So. I think this one is pretty self evident. I woke up 3-11-11, saw the posts on FB, and ran to the TV. I started crying as soon as I saw the footage and went to wake my husband, feeling almost the same as I did on 9/11. It didn't matter that it wasn't in America, and that it wasn't terrorists to me, the loss of so much life, human, floral and fauna, devastated me.
Over the next few days, I read many, many blog posts and status updates that shared my sorrow and my feeling that the Japanese people were doing amazing, heroic things to cope with their incredible losses. One of these blogs, by my friend Nefer Kane, led me to fold an origami crane, a tiny little thing to do... but I encourage you to visit her website and read this post, and fold a crane yourself if you are so inclined.
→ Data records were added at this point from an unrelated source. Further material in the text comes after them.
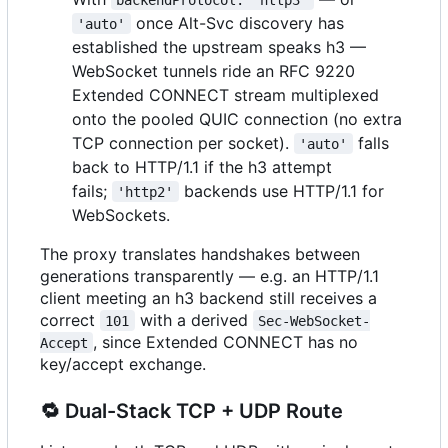
once Alt-Svc discovery has
'auto'
established the upstream speaks h3 —
WebSocket tunnels ride an RFC 9220
Extended CONNECT stream multiplexed
onto the pooled QUIC connection (no extra
TCP connection per socket).
falls
'auto'
back to HTTP/1.1 if the h3 attempt
fails;
backends use HTTP/1.1 for
'http2'
WebSockets.
The proxy translates handshakes between
generations transparently — e.g. an HTTP/1.1
client meeting an h3 backend still receives a
correct
with a derived
101
Sec-WebSocket-
, since Extended CONNECT has no
Accept
key/accept exchange.
🔁
Dual-Stack TCP + UDP Route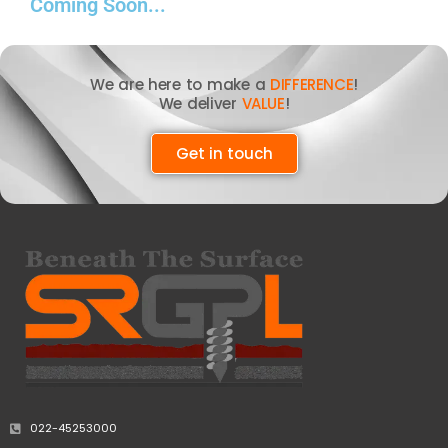
Coming Soon...
We are here to make a
DIFFERENCE
!
We deliver
VALUE
!
Get in touch
022-45253000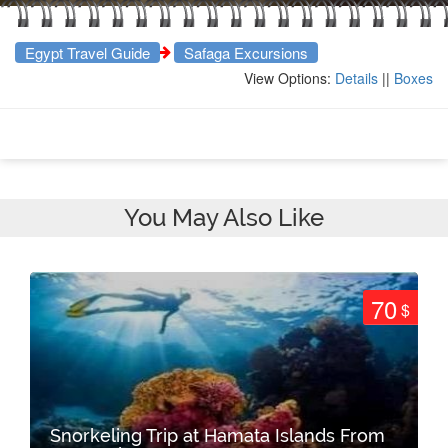
Egypt Travel Guide
Safaga Excursions
View Options:
Details
||
Boxes
You May Also Like
70
$
Snorkeling Trip at Hamata Islands From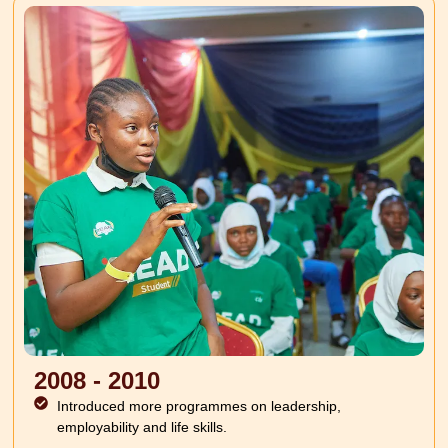
2008 - 2010
Introduced more programmes on leadership,
employability and life skills.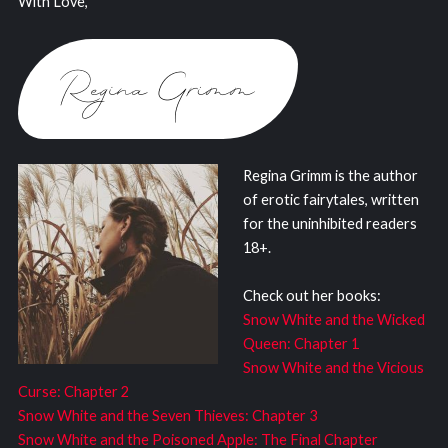
With Love,
Regina Grimm is the author
of erotic fairytales, written
for the uninhibited readers
18+.
Check out her books:
Snow White and the Wicked
Queen: Chapter 1
Snow White and the Vicious
Curse: Chapter 2
Snow White and the Seven Thieves: Chapter 3
Snow White and the Poisoned Apple: The Final Chapter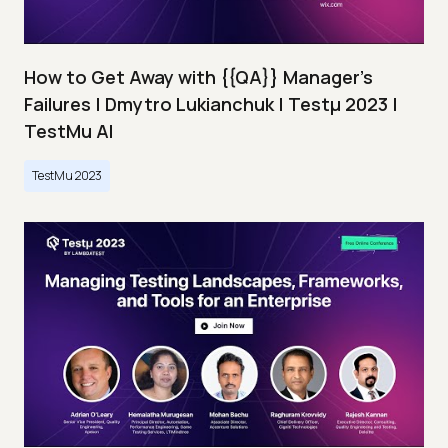
How to Get Away with {{QA}} Manager's
Failures | Dmytro Lukianchuk | Testμ 2023 |
TestMu AI
TestMu 2023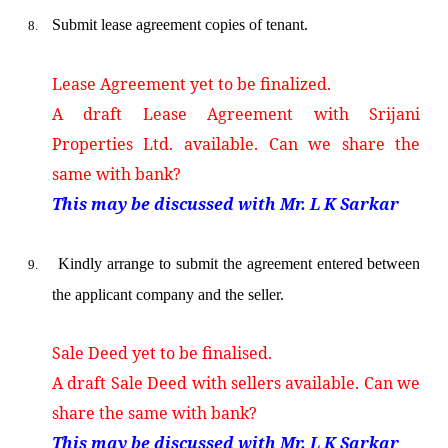
Submit lease agreement copies of tenant.
8.
Lease Agreement yet to be finalized.
A draft Lease Agreement with Srijani
Properties Ltd. available. Can we share the
same with bank?
This may be discussed with Mr. L K Sarkar
Kindly arrange to submit the agreement entered between
9.
the applicant company and the seller.
Sale Deed yet to be finalised.
A draft Sale Deed with sellers available. Can we
share the same with bank?
This may be discussed with Mr. L K Sarkar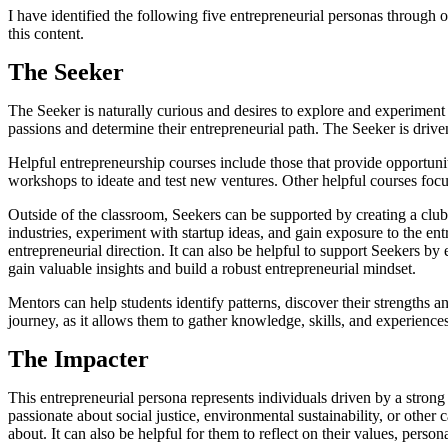
I have identified the following five entrepreneurial personas through 
this content.
The Seeker
The Seeker is naturally curious and desires to explore and experiment
passions and determine their entrepreneurial path. The Seeker is drive
Helpful entrepreneurship courses include those that provide opportuniti
workshops to ideate and test new ventures. Other helpful courses focu
Outside of the classroom, Seekers can be supported by creating a club 
industries, experiment with startup ideas, and gain exposure to the en
entrepreneurial direction. It can also be helpful to support Seekers b
gain valuable insights and build a robust entrepreneurial mindset.
Mentors can help students identify patterns, discover their strengths an
journey, as it allows them to gather knowledge, skills, and experience
The Impacter
This entrepreneurial persona represents individuals driven by a strong
passionate about social justice, environmental sustainability, or other
about. It can also be helpful for them to reflect on their values, pers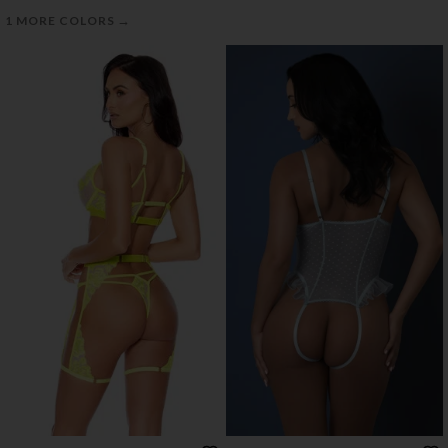
→
1 MORE COLORS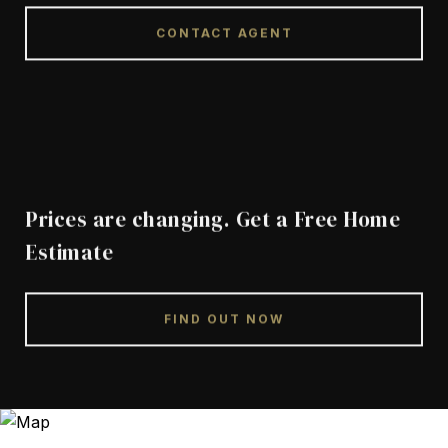
CONTACT AGENT
Prices are changing. Get a Free Home
Estimate
FIND OUT NOW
Having folded my crane, I still felt that I needed to create something. I think many of us feel that we must create when we feel strongly, I don't think I'm alone in that at all. My husband and I discussed what would work for me... and we eventually came to the Bead Journal Project. I feel that this square is perhaps not as technically pleasing or precise as it should be; but I was distressed while I made it, and there was a sense of urgency while I was making it, that it HAD to be done quickly... so I just went with it. The feather above the flag represents a great many things, not only in different cultures, but person to person as well. In my case, I meant for it to represent hope, lifting of both spirits and difficulties, courage, and perseverance. Nobility was also something I thought of over and over; not in the sense of society classes and castes, but nobility of human spirit in times of disaster.